# 1 Pinhole Camera

The pinhole camera model is a mathematical abstraction used in computer vision and photogrammetry to describe how a 3D world point is projected onto a 2D image plane. It assumes an idealized camera with no lens distortion, where light rays pass through a single point, known as the camera center or optical center, before hitting the image plane.

This model simplifies the imaging process by ignoring lens effects such as distortion, focusing only on the geometry of projection. The key components of the pinhole camera include:

  * **Intrinsic parameters**: Define the internal characteristics of the camera, such as focal length, skew, and the principal point.
    * These are represented by the camera calibration matrix $K$.
  * **Projection process**: Maps 3D points from world or camera space to 2D image coordinates.
  * **Normalized camera space**: A simplified, unitless coordinate system used for geometric reasoning.

This section explores both forward projection, which describes how 3D points are projected into the image plane, and backward projection, which traces 2D image points back into 3D normalized space. Additionally, the relationship between physical camera parameters (e.g., focal length in millimeters) and their pixel-based counterparts is discussed.

## 1.1 Forward Projection

In forward projection, the camera calibration matrix $K$ maps a 3D point $X$, defined in camera coordinates, into a 2D image coordinates $x$ (homogeneous). This process can be expressed as

$$x = K \cdot X $$

, where 

$$ K = 
\begin{bmatrix}
f_x & s & p_x \\
0 & f_y & p_y \\
0 & 0 & 1 \\
\end{bmatrix}
$$

The parameters $f_x$ and $f_y$ represent the horizontal and vertical focal lengths, $p_x$ and $p_y$ define the optical axis, also known as the principal point, and $s$ is the skew factor. Typically we expect the pixels not to be slanted, so we can set $s=0$, thus obtaining

$$ K = 
\begin{bmatrix}
f_x & 0 & p_x \\
0 & f_y & p_y \\
0 & 0 & 1 \\
\end{bmatrix}
$$

## 1.2 Backward Projection

The backward projection involves mapping image coordinates $x$ back into normalized camera space by using $K^{-1}$ as follows

$$
X_{unit} = K^{-1} \cdot x
$$

This process undoes the intrinsic effects of the camera, bringing the image point back to a normalized 3D coordinate system centered at the camera, where:

  * The focal length is 1
  * The principal point is at the origin
  * The result is expressed in a unitless, normalized space 

The result $X_{unit}$ represents a **direction vector** in the normalized camera space.

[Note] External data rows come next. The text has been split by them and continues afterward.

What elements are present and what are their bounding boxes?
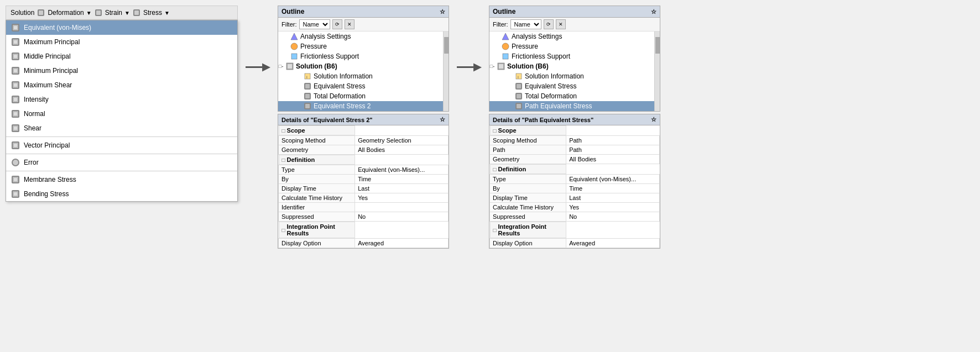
svg-rect-3 bbox=[96, 10, 101, 15]
display-option-val-2[interactable]: Averaged bbox=[566, 239, 660, 248]
details-row-display-option-2: Display Option Averaged bbox=[490, 239, 660, 248]
filter-select-1[interactable]: Name bbox=[299, 19, 330, 29]
tree-icon-frictionless bbox=[290, 52, 299, 61]
deformation-arrow[interactable]: ▼ bbox=[86, 10, 92, 16]
calc-time-history-val[interactable]: Yes bbox=[355, 193, 449, 203]
tree-item-frictionless[interactable]: Frictionless Support bbox=[278, 51, 443, 61]
tree-item-pressure[interactable]: Pressure bbox=[278, 41, 443, 51]
outline-panel-2-scrollbar[interactable] bbox=[654, 31, 660, 111]
type-key-2: Type bbox=[490, 175, 566, 184]
tree-item-equivalent-stress-r2[interactable]: Equivalent Stress bbox=[489, 81, 654, 91]
tree-label-equivalent-stress-r2: Equivalent Stress bbox=[525, 82, 576, 90]
dropdown-item-bending-stress[interactable]: Bending Stress bbox=[6, 187, 237, 201]
tree-item-pressure-2[interactable]: Pressure bbox=[489, 41, 654, 51]
dropdown-item-max-principal[interactable]: Maximum Principal bbox=[6, 35, 237, 49]
by-val-2[interactable]: Time bbox=[566, 184, 660, 193]
middle-principal-icon bbox=[11, 51, 20, 61]
dropdown-item-vector-principal[interactable]: Vector Principal bbox=[6, 138, 237, 153]
strain-arrow[interactable]: ▼ bbox=[124, 10, 130, 16]
strain-label[interactable]: Strain bbox=[105, 9, 122, 17]
display-time-val-2[interactable]: Last bbox=[566, 193, 660, 203]
geometry-val-2[interactable]: All Bodies bbox=[566, 155, 660, 164]
display-option-val[interactable]: Averaged bbox=[355, 239, 449, 248]
tree-icon-pressure-2 bbox=[501, 42, 510, 51]
filter-select-2[interactable]: Name bbox=[510, 19, 541, 29]
geometry-val[interactable]: All Bodies bbox=[355, 145, 449, 155]
dropdown-item-minimum-principal[interactable]: Minimum Principal bbox=[6, 64, 237, 78]
deformation-toolbar-icon bbox=[37, 8, 45, 17]
scoping-method-val[interactable]: Geometry Selection bbox=[355, 136, 449, 145]
right-panel-group: Outline ☆ Filter: Name ⟳ ✕ Analysis Sett… bbox=[489, 6, 660, 249]
stress-arrow[interactable]: ▼ bbox=[164, 10, 170, 16]
tree-icon-analysis bbox=[290, 32, 299, 41]
normal-label: Normal bbox=[24, 110, 45, 118]
path-val[interactable]: Path bbox=[566, 145, 660, 155]
definition-toggle[interactable]: □ bbox=[282, 157, 285, 163]
svg-rect-40 bbox=[14, 192, 17, 196]
tree-label-frictionless-2: Frictionless Support bbox=[512, 52, 570, 60]
integration-toggle-2[interactable]: □ bbox=[493, 227, 497, 233]
type-val[interactable]: Equivalent (von-Mises)... bbox=[355, 165, 449, 175]
dropdown-item-membrane-stress[interactable]: Membrane Stress bbox=[6, 172, 237, 187]
definition-toggle-2[interactable]: □ bbox=[493, 166, 497, 172]
normal-icon bbox=[11, 109, 20, 119]
tree-item-solution-b6[interactable]: □- Solution (B6) bbox=[278, 61, 443, 71]
svg-rect-58 bbox=[499, 64, 503, 69]
identifier-key: Identifier bbox=[279, 203, 355, 212]
tree-label-solution-info: Solution Information bbox=[314, 72, 373, 80]
details-section-definition-2: □ Definition bbox=[490, 164, 660, 175]
maximum-shear-label: Maximum Shear bbox=[24, 81, 72, 89]
filter-btn-2a[interactable]: ⟳ bbox=[544, 19, 554, 29]
scoping-method-val-2[interactable]: Path bbox=[566, 136, 660, 145]
dropdown-item-error[interactable]: Error bbox=[6, 155, 237, 170]
outline-panel-2-title: Outline bbox=[493, 8, 515, 15]
scope-toggle-2[interactable]: □ bbox=[493, 128, 497, 134]
tree-item-total-deformation-2[interactable]: Total Deformation bbox=[489, 91, 654, 101]
tree-item-equivalent-stress[interactable]: Equivalent Stress bbox=[278, 81, 443, 91]
by-val[interactable]: Time bbox=[355, 175, 449, 184]
calc-time-history-val-2[interactable]: Yes bbox=[566, 203, 660, 212]
tree-item-solution-info-2[interactable]: i Solution Information bbox=[489, 71, 654, 81]
tree-item-solution-info[interactable]: i Solution Information bbox=[278, 71, 443, 81]
display-time-val[interactable]: Last bbox=[355, 184, 449, 193]
tree-item-frictionless-2[interactable]: Frictionless Support bbox=[489, 51, 654, 61]
identifier-val[interactable] bbox=[355, 203, 449, 212]
stress-label[interactable]: Stress bbox=[143, 9, 162, 17]
dropdown-item-shear[interactable]: Shear bbox=[6, 121, 237, 135]
geometry-key-2: Geometry bbox=[490, 155, 566, 164]
suppressed-val[interactable]: No bbox=[355, 212, 449, 222]
deformation-label[interactable]: Deformation bbox=[48, 9, 84, 17]
tree-item-path-equivalent-stress[interactable]: Path Equivalent Stress bbox=[489, 101, 654, 111]
outline-panel-2-pin[interactable]: ☆ bbox=[651, 8, 656, 15]
scope-toggle[interactable]: □ bbox=[282, 128, 285, 134]
outline-panel-1-scrollbar[interactable] bbox=[443, 31, 449, 111]
dropdown-item-maximum-shear[interactable]: Maximum Shear bbox=[6, 78, 237, 92]
svg-text:i: i bbox=[306, 75, 307, 80]
max-principal-label: Maximum Principal bbox=[24, 38, 80, 46]
dropdown-item-intensity[interactable]: Intensity bbox=[6, 92, 237, 107]
dropdown-item-normal[interactable]: Normal bbox=[6, 107, 237, 121]
type-val-2[interactable]: Equivalent (von-Mises)... bbox=[566, 175, 660, 184]
filter-btn-2b[interactable]: ✕ bbox=[556, 19, 566, 29]
filter-btn-1b[interactable]: ✕ bbox=[345, 19, 355, 29]
tree-item-equivalent-stress-2[interactable]: Equivalent Stress 2 bbox=[278, 101, 443, 111]
tree-item-solution-b6-2[interactable]: □- Solution (B6) bbox=[489, 61, 654, 71]
error-icon bbox=[11, 157, 20, 167]
svg-rect-56 bbox=[503, 54, 508, 59]
details-panel-2-pin[interactable]: ☆ bbox=[651, 116, 656, 123]
filter-btn-1a[interactable]: ⟳ bbox=[332, 19, 342, 29]
outline-panel-1-pin[interactable]: ☆ bbox=[440, 8, 445, 15]
suppressed-val-2[interactable]: No bbox=[566, 212, 660, 222]
tree-item-analysis-settings-2[interactable]: Analysis Settings bbox=[489, 31, 654, 41]
details-panel-1-pin[interactable]: ☆ bbox=[440, 116, 445, 123]
integration-toggle[interactable]: □ bbox=[282, 227, 285, 233]
tree-item-total-deformation[interactable]: Total Deformation bbox=[278, 91, 443, 101]
svg-rect-53 bbox=[305, 104, 310, 108]
dropdown-item-middle-principal[interactable]: Middle Principal bbox=[6, 49, 237, 64]
outline-panel-2-controls: ☆ bbox=[651, 8, 656, 15]
tree-label-solution-b6: Solution (B6) bbox=[296, 62, 337, 70]
svg-rect-51 bbox=[305, 94, 310, 98]
tree-item-analysis-settings[interactable]: Analysis Settings bbox=[278, 31, 443, 41]
scoping-method-key-2: Scoping Method bbox=[490, 136, 566, 145]
dropdown-item-equivalent[interactable]: Equivalent (von-Mises) bbox=[6, 20, 237, 35]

## 1.3 Metric vs. Pixel Space in Camera Calibration

The physical camera quatities like focal length and sensor size are measured in metric units (e.g. millimeters). For example:

  * The focal length f of a lens might be 50mm, and the sensor dimensions might be a few millimeters wide and tall

However, in most applications, we are concerned with projecting 3D world coordinates into 2D image coordinates measured in pixels, or back-projecting 2D image coordinates, expressed in pixels, into 3D coordinates. Consequently, the camera calibration matrix $K$ is expressed in pixels units.

The relationship between metric and pixel units is defined using the **pixel pitch**, which is the physical size of a single pixel on the sensor. For example, if the sensor's pixel pitch is $p$ (in mm/pixel), the focal length in pixels can be computed as

$$
f_{pixels} = \dfrac{f_{mm}}{p}
$$

Most camera calibration software express the camera calibration matrix $K$ in pixel units and thus the physical size of the sensor, or pixel pitch, is not required during calibration.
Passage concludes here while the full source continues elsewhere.